▶ **Task description**
Reproduce all of the data exactly. Images are not to appear in the reply.

--- Data excerpts ---

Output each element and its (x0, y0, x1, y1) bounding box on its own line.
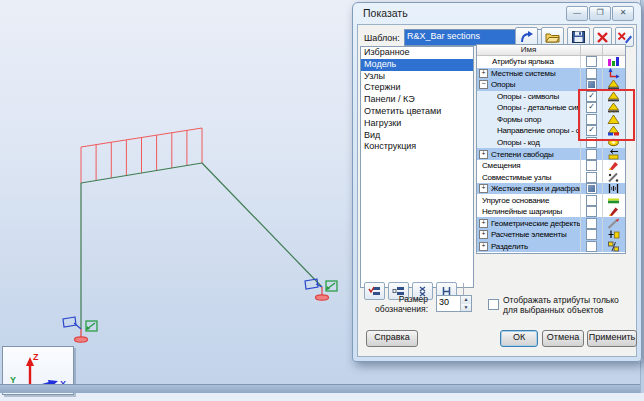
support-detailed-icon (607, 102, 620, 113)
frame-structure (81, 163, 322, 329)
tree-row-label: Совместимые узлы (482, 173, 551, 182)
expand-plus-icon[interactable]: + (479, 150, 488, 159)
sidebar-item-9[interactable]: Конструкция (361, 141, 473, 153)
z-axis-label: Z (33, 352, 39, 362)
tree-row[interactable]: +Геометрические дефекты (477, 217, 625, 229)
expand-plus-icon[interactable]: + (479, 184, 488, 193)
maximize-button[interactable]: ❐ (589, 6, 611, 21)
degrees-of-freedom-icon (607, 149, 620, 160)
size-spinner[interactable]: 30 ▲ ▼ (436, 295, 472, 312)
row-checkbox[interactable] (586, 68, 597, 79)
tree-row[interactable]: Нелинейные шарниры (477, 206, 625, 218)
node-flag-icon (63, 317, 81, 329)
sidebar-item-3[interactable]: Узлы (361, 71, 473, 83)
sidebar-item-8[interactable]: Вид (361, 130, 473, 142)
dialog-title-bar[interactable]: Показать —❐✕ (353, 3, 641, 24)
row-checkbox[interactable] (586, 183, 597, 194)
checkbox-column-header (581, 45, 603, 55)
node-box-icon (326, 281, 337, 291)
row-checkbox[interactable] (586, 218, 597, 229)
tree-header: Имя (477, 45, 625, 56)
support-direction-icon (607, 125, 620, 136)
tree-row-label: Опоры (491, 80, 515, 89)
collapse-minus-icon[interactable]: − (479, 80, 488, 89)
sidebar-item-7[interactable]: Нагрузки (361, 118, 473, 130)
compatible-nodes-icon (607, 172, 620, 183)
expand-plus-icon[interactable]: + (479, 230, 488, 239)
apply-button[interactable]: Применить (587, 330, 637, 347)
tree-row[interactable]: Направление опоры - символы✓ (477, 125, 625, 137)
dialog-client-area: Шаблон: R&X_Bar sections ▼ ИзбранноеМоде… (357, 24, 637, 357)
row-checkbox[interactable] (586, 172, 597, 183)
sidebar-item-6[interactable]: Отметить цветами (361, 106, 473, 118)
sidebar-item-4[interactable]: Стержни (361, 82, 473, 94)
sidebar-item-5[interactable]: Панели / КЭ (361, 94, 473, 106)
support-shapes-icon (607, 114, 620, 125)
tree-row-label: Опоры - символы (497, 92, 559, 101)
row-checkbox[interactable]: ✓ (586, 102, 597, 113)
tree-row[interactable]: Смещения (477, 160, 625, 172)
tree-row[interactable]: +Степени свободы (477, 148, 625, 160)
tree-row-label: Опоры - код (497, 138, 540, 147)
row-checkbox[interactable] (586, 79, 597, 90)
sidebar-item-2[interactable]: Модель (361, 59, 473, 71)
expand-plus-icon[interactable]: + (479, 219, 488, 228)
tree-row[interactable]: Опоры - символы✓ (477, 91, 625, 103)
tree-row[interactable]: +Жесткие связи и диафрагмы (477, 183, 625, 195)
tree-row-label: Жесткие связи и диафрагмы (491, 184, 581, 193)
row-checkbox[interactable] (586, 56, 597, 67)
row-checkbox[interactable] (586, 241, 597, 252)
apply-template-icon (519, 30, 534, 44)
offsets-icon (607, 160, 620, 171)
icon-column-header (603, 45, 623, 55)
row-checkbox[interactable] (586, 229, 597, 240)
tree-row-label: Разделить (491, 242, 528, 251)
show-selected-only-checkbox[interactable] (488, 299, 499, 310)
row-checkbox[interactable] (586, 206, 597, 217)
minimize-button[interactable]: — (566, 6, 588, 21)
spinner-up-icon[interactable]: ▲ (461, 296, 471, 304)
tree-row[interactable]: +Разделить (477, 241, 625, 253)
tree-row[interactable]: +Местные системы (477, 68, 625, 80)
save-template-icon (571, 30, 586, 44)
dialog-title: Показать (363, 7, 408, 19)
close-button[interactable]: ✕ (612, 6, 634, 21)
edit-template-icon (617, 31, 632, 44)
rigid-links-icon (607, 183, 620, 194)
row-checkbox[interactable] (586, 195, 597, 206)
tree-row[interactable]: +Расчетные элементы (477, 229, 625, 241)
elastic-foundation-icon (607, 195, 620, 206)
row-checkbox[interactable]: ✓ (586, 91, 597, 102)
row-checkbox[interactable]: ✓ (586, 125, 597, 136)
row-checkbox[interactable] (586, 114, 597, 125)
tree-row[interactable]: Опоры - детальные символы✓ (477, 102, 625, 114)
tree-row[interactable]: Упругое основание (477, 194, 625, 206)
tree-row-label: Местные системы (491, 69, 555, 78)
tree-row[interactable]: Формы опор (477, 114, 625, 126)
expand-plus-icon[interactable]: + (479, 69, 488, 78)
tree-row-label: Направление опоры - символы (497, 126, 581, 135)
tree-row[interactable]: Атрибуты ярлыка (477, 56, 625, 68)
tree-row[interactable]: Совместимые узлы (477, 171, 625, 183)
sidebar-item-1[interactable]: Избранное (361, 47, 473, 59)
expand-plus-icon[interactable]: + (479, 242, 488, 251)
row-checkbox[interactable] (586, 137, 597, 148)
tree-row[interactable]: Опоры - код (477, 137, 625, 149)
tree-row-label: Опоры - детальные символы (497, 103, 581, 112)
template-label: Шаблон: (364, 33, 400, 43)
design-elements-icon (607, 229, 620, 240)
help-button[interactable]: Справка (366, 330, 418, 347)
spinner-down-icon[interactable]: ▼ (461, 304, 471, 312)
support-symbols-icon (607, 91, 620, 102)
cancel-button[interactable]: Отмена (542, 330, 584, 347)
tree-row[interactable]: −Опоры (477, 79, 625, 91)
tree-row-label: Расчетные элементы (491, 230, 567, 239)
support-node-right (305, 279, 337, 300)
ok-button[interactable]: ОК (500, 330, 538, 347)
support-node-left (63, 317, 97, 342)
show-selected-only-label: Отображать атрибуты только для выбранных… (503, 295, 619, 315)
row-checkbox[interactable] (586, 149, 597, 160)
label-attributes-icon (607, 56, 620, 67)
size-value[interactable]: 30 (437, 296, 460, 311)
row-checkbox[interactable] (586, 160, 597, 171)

---

▶ **Expected answer**
Output each element and its (x0, y0, x1, y1) bounding box on its own line.
support-detailed-icon (607, 102, 620, 113)
frame-structure (81, 163, 322, 329)
tree-row-label: Совместимые узлы (482, 173, 551, 182)
expand-plus-icon[interactable]: + (479, 150, 488, 159)
sidebar-item-9[interactable]: Конструкция (361, 141, 473, 153)
z-axis-label: Z (33, 352, 39, 362)
tree-row[interactable]: +Геометрические дефекты (477, 217, 625, 229)
expand-plus-icon[interactable]: + (479, 184, 488, 193)
maximize-button[interactable]: ❐ (589, 6, 611, 21)
degrees-of-freedom-icon (607, 149, 620, 160)
size-spinner[interactable]: 30 ▲ ▼ (436, 295, 472, 312)
row-checkbox[interactable] (586, 68, 597, 79)
tree-row[interactable]: Нелинейные шарниры (477, 206, 625, 218)
node-flag-icon (63, 317, 81, 329)
sidebar-item-3[interactable]: Узлы (361, 71, 473, 83)
sidebar-item-8[interactable]: Вид (361, 130, 473, 142)
dialog-title-bar[interactable]: Показать —❐✕ (353, 3, 641, 24)
row-checkbox[interactable] (586, 183, 597, 194)
checkbox-column-header (581, 45, 603, 55)
node-box-icon (326, 281, 337, 291)
row-checkbox[interactable] (586, 218, 597, 229)
tree-header: Имя (477, 45, 625, 56)
support-direction-icon (607, 125, 620, 136)
tree-row-label: Опоры (491, 80, 515, 89)
collapse-minus-icon[interactable]: − (479, 80, 488, 89)
sidebar-item-7[interactable]: Нагрузки (361, 118, 473, 130)
compatible-nodes-icon (607, 172, 620, 183)
expand-plus-icon[interactable]: + (479, 230, 488, 239)
apply-button[interactable]: Применить (587, 330, 637, 347)
tree-row[interactable]: Направление опоры - символы✓ (477, 125, 625, 137)
dialog-client-area: Шаблон: R&X_Bar sections ▼ ИзбранноеМоде… (357, 24, 637, 357)
row-checkbox[interactable] (586, 172, 597, 183)
sidebar-item-6[interactable]: Отметить цветами (361, 106, 473, 118)
sidebar-item-4[interactable]: Стержни (361, 82, 473, 94)
sidebar-item-5[interactable]: Панели / КЭ (361, 94, 473, 106)
support-shapes-icon (607, 114, 620, 125)
tree-row-label: Опоры - символы (497, 92, 559, 101)
row-checkbox[interactable]: ✓ (586, 102, 597, 113)
tree-row[interactable]: Смещения (477, 160, 625, 172)
tree-row[interactable]: +Степени свободы (477, 148, 625, 160)
tree-row-label: Опоры - код (497, 138, 540, 147)
row-checkbox[interactable] (586, 79, 597, 90)
sidebar-item-2[interactable]: Модель (361, 59, 473, 71)
expand-plus-icon[interactable]: + (479, 219, 488, 228)
tree-row[interactable]: Опоры - символы✓ (477, 91, 625, 103)
tree-row[interactable]: +Жесткие связи и диафрагмы (477, 183, 625, 195)
tree-row-label: Жесткие связи и диафрагмы (491, 184, 581, 193)
row-checkbox[interactable] (586, 56, 597, 67)
row-checkbox[interactable] (586, 241, 597, 252)
apply-template-icon (519, 30, 534, 44)
offsets-icon (607, 160, 620, 171)
icon-column-header (603, 45, 623, 55)
row-checkbox[interactable] (586, 229, 597, 240)
tree-row-label: Разделить (491, 242, 528, 251)
show-selected-only-checkbox[interactable] (488, 299, 499, 310)
row-checkbox[interactable] (586, 206, 597, 217)
minimize-button[interactable]: — (566, 6, 588, 21)
spinner-up-icon[interactable]: ▲ (461, 296, 471, 304)
tree-row[interactable]: +Разделить (477, 241, 625, 253)
tree-row[interactable]: +Местные системы (477, 68, 625, 80)
save-template-icon (571, 30, 586, 44)
dialog-title: Показать (363, 7, 408, 19)
close-button[interactable]: ✕ (612, 6, 634, 21)
edit-template-icon (617, 31, 632, 44)
rigid-links-icon (607, 183, 620, 194)
row-checkbox[interactable] (586, 195, 597, 206)
tree-row[interactable]: +Расчетные элементы (477, 229, 625, 241)
elastic-foundation-icon (607, 195, 620, 206)
row-checkbox[interactable]: ✓ (586, 91, 597, 102)
row-checkbox[interactable]: ✓ (586, 125, 597, 136)
row-checkbox[interactable] (586, 114, 597, 125)
tree-row[interactable]: Опоры - детальные символы✓ (477, 102, 625, 114)
tree-row[interactable]: Упругое основание (477, 194, 625, 206)
tree-row-label: Местные системы (491, 69, 555, 78)
tree-row[interactable]: Формы опор (477, 114, 625, 126)
expand-plus-icon[interactable]: + (479, 69, 488, 78)
tree-row-label: Направление опоры - символы (497, 126, 581, 135)
tree-row[interactable]: Атрибуты ярлыка (477, 56, 625, 68)
tree-row[interactable]: Совместимые узлы (477, 171, 625, 183)
sidebar-item-1[interactable]: Избранное (361, 47, 473, 59)
expand-plus-icon[interactable]: + (479, 242, 488, 251)
row-checkbox[interactable] (586, 137, 597, 148)
tree-row[interactable]: Опоры - код (477, 137, 625, 149)
tree-row-label: Опоры - детальные символы (497, 103, 581, 112)
template-label: Шаблон: (364, 33, 400, 43)
design-elements-icon (607, 229, 620, 240)
help-button[interactable]: Справка (366, 330, 418, 347)
spinner-down-icon[interactable]: ▼ (461, 304, 471, 312)
support-symbols-icon (607, 91, 620, 102)
cancel-button[interactable]: Отмена (542, 330, 584, 347)
tree-row[interactable]: −Опоры (477, 79, 625, 91)
tree-row-label: Расчетные элементы (491, 230, 567, 239)
support-node-right (305, 279, 337, 300)
ok-button[interactable]: ОК (500, 330, 538, 347)
support-node-left (63, 317, 97, 342)
show-selected-only-label: Отображать атрибуты только для выбранных… (503, 295, 619, 315)
row-checkbox[interactable] (586, 149, 597, 160)
label-attributes-icon (607, 56, 620, 67)
size-value[interactable]: 30 (437, 296, 460, 311)
row-checkbox[interactable] (586, 160, 597, 171)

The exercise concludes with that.